THE PROBLEM =>
Take every line from the entries below that includes the word "badge" and copy it.

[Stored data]
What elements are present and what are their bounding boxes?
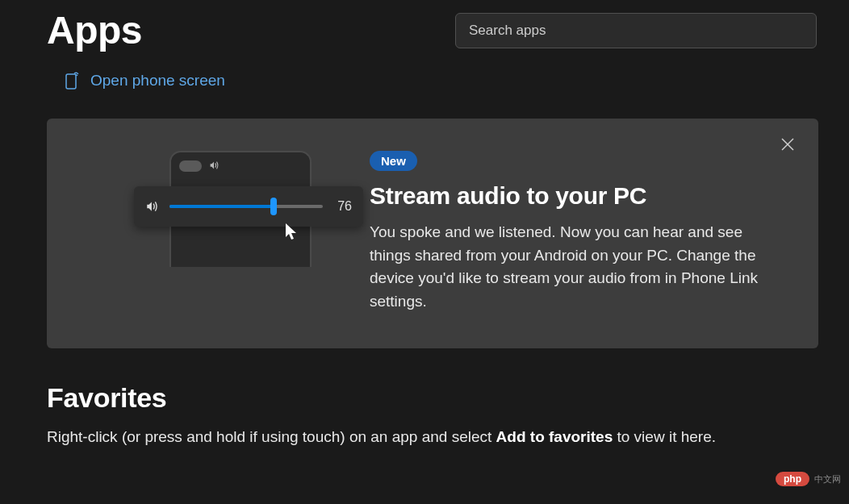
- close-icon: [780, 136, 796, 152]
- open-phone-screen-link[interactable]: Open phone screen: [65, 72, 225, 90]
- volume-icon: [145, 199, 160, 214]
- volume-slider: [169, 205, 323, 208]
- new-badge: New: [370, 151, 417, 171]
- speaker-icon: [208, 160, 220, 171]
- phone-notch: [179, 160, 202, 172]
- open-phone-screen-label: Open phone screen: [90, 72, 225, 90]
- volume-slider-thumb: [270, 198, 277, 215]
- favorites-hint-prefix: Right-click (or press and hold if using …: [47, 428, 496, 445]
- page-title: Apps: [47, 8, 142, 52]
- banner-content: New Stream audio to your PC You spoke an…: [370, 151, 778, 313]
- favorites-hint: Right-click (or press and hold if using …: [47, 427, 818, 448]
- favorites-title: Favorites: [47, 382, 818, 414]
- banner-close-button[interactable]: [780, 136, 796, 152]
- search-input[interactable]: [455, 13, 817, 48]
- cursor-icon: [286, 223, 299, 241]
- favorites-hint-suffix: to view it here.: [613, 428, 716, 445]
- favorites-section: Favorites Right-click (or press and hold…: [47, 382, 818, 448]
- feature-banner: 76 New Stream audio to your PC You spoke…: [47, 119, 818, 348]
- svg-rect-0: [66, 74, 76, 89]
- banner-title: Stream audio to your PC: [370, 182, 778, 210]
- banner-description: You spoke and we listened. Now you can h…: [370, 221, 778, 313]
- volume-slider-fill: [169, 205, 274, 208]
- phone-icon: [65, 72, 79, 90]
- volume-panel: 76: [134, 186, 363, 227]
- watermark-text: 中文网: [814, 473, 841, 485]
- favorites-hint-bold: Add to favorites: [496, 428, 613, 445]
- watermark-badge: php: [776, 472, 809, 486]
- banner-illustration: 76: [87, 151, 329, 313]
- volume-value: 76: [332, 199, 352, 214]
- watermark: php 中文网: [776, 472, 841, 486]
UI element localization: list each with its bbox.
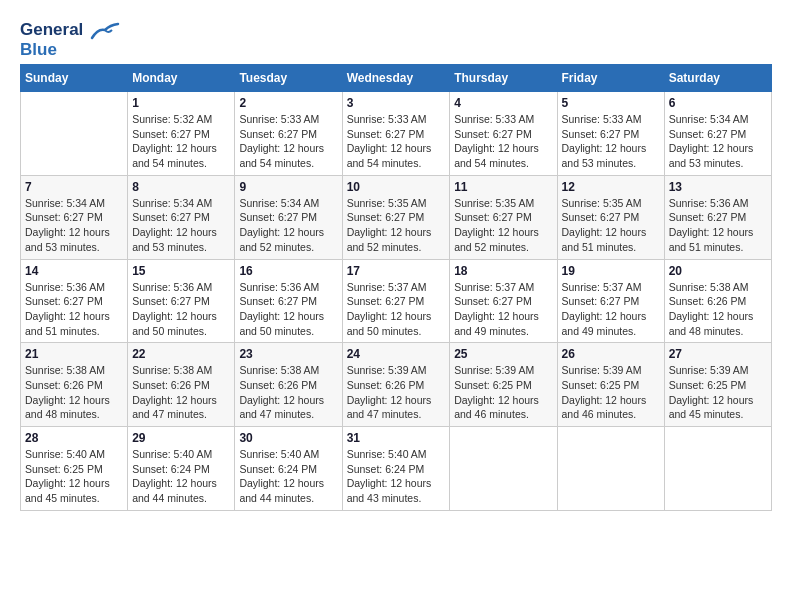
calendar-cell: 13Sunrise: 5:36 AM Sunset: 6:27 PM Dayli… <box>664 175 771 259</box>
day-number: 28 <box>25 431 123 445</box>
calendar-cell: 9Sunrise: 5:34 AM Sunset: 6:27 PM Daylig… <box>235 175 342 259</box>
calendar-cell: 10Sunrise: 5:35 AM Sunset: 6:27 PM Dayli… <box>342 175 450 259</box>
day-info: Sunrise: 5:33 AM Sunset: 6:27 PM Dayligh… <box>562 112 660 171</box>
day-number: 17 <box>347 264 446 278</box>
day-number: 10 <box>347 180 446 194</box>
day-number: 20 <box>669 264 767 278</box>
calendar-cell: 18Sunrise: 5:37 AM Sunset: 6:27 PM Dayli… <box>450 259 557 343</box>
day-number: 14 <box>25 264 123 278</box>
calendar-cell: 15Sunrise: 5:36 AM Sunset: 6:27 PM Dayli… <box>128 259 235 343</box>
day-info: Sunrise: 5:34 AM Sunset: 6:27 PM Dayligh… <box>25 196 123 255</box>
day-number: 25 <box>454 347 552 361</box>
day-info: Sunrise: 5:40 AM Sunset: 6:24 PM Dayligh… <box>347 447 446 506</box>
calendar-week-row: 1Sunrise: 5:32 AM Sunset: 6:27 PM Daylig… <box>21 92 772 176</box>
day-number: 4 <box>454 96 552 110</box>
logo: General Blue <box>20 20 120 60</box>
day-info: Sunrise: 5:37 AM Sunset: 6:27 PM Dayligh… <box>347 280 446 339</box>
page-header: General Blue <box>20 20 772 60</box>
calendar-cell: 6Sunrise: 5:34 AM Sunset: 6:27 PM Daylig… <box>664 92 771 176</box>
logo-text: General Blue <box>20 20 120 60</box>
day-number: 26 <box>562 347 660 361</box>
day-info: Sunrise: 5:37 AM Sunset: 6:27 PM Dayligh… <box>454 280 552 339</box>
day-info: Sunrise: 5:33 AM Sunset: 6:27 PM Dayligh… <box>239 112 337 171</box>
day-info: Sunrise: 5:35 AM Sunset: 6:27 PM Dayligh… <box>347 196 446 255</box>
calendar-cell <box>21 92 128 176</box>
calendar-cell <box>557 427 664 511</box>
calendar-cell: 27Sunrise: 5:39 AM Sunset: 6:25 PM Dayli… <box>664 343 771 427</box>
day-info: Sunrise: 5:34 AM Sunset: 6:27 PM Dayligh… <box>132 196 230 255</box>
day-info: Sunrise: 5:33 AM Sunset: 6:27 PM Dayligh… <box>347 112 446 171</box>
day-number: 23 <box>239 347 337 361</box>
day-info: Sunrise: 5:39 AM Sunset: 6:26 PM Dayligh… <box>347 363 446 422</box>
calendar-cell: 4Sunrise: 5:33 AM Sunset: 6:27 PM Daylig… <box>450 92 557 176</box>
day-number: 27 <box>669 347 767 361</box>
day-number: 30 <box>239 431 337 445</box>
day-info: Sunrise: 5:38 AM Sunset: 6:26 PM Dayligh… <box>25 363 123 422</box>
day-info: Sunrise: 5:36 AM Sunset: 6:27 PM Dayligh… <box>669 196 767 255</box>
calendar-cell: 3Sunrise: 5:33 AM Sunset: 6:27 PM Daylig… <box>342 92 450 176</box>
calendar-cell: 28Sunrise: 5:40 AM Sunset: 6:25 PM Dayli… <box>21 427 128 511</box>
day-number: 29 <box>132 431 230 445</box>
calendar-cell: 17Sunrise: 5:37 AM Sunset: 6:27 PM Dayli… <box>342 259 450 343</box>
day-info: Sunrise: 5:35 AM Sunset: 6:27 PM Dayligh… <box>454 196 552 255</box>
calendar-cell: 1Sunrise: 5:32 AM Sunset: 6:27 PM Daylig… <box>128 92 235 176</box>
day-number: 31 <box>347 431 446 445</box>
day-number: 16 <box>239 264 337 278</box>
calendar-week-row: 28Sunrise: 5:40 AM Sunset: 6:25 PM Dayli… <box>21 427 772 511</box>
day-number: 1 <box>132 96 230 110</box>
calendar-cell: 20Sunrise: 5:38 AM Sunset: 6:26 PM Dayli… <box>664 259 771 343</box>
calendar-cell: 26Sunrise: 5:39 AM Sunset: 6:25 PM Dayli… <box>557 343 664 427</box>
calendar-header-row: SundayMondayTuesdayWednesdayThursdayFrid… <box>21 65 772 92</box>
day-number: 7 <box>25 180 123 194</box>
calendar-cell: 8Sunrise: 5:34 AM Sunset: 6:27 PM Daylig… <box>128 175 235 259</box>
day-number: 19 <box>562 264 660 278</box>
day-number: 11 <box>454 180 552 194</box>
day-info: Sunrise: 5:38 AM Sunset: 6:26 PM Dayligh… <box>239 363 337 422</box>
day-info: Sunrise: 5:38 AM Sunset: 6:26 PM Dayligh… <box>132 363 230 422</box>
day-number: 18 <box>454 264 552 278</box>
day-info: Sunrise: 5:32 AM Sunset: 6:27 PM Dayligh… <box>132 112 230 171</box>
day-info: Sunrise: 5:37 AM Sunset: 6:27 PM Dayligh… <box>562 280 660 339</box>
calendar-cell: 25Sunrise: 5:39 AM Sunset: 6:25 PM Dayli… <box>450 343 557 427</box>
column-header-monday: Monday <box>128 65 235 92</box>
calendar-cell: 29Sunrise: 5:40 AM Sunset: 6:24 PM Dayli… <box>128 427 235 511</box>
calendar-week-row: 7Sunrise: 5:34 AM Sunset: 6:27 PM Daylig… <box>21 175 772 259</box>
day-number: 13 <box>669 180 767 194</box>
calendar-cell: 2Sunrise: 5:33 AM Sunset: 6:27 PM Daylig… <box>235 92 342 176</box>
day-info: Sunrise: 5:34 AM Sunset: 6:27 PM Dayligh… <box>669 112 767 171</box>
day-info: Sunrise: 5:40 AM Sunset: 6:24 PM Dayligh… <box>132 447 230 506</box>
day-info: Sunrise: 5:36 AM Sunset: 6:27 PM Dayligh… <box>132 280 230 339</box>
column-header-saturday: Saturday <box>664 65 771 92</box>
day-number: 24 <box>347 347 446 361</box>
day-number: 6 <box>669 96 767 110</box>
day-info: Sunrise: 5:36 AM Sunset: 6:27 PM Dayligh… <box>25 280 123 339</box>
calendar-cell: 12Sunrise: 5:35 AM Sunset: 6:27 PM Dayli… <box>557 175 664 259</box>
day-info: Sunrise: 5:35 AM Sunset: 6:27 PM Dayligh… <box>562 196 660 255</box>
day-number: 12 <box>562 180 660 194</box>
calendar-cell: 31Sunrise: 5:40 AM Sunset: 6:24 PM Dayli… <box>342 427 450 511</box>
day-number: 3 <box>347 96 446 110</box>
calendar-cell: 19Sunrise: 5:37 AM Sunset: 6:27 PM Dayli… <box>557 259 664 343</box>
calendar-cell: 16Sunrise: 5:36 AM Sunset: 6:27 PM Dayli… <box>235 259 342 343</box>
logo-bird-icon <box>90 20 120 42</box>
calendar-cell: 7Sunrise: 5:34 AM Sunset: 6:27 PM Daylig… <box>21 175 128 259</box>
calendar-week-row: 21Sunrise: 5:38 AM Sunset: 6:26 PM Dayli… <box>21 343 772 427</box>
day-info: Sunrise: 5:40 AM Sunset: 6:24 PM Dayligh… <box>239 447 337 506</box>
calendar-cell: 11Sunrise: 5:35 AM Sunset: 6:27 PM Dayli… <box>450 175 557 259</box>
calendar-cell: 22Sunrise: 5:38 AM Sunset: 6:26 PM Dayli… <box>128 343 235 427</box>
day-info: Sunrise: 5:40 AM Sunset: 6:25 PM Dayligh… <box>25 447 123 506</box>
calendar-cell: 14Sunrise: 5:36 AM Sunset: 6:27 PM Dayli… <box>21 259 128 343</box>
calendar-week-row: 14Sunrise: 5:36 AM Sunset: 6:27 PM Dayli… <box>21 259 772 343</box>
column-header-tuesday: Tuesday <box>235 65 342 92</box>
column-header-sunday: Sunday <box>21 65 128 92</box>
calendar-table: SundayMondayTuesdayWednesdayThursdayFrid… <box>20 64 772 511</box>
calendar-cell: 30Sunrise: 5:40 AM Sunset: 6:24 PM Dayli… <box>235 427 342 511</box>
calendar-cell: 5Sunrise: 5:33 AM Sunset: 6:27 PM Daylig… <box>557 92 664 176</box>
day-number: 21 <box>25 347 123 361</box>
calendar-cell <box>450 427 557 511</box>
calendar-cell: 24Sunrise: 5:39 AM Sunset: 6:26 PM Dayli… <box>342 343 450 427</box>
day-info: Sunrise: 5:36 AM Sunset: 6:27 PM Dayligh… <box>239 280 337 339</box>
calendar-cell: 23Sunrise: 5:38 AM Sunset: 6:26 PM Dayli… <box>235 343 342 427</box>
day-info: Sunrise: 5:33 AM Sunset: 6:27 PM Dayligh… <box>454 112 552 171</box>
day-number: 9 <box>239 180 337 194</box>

EXERCISE ANSWER =>
- new-badge: New: [370, 151, 417, 171]
- watermark-badge: php: [776, 472, 809, 486]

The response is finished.